Task directions -
Please reproduce the final stretch of the listing below: the line that contains "75% l'aliquota IVA" and all lines after it, verbatim, with nothing else.

======

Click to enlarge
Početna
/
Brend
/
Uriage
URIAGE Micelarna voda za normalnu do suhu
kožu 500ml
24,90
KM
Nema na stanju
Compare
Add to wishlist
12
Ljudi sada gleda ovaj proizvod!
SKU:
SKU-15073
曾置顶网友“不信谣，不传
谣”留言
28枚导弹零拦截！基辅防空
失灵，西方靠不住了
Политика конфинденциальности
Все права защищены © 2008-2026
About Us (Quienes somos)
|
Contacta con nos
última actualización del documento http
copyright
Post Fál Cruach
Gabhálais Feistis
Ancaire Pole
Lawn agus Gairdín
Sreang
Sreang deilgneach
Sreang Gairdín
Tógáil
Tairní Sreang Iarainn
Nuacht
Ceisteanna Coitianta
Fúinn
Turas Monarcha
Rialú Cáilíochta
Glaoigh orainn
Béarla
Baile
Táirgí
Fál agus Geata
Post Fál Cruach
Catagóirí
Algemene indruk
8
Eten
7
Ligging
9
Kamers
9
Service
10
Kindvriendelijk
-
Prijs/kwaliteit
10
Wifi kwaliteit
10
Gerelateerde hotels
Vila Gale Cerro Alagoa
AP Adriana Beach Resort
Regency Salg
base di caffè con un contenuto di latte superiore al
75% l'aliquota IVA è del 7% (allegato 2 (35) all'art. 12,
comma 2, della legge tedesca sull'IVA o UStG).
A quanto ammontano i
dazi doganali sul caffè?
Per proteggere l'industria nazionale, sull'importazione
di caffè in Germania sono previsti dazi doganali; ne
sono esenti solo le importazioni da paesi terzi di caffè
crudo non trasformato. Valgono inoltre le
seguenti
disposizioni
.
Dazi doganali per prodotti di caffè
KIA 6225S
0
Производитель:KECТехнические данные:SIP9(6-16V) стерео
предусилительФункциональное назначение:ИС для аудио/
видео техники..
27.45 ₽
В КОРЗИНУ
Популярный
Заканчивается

======

Output for this exercise -
75% l'aliquota IVA è del 7% (allegato 2 (35) all'art. 12,
comma 2, della legge tedesca sull'IVA o UStG).
A quanto ammontano i
dazi doganali sul caffè?
Per proteggere l'industria nazionale, sull'importazione
di caffè in Germania sono previsti dazi doganali; ne
sono esenti solo le importazioni da paesi terzi di caffè
crudo non trasformato. Valgono inoltre le
seguenti
disposizioni
.
Dazi doganali per prodotti di caffè
KIA 6225S
0
Производитель:KECТехнические данные:SIP9(6-16V) стерео
предусилительФункциональное назначение:ИС для аудио/
видео техники..
27.45 ₽
В КОРЗИНУ
Популярный
Заканчивается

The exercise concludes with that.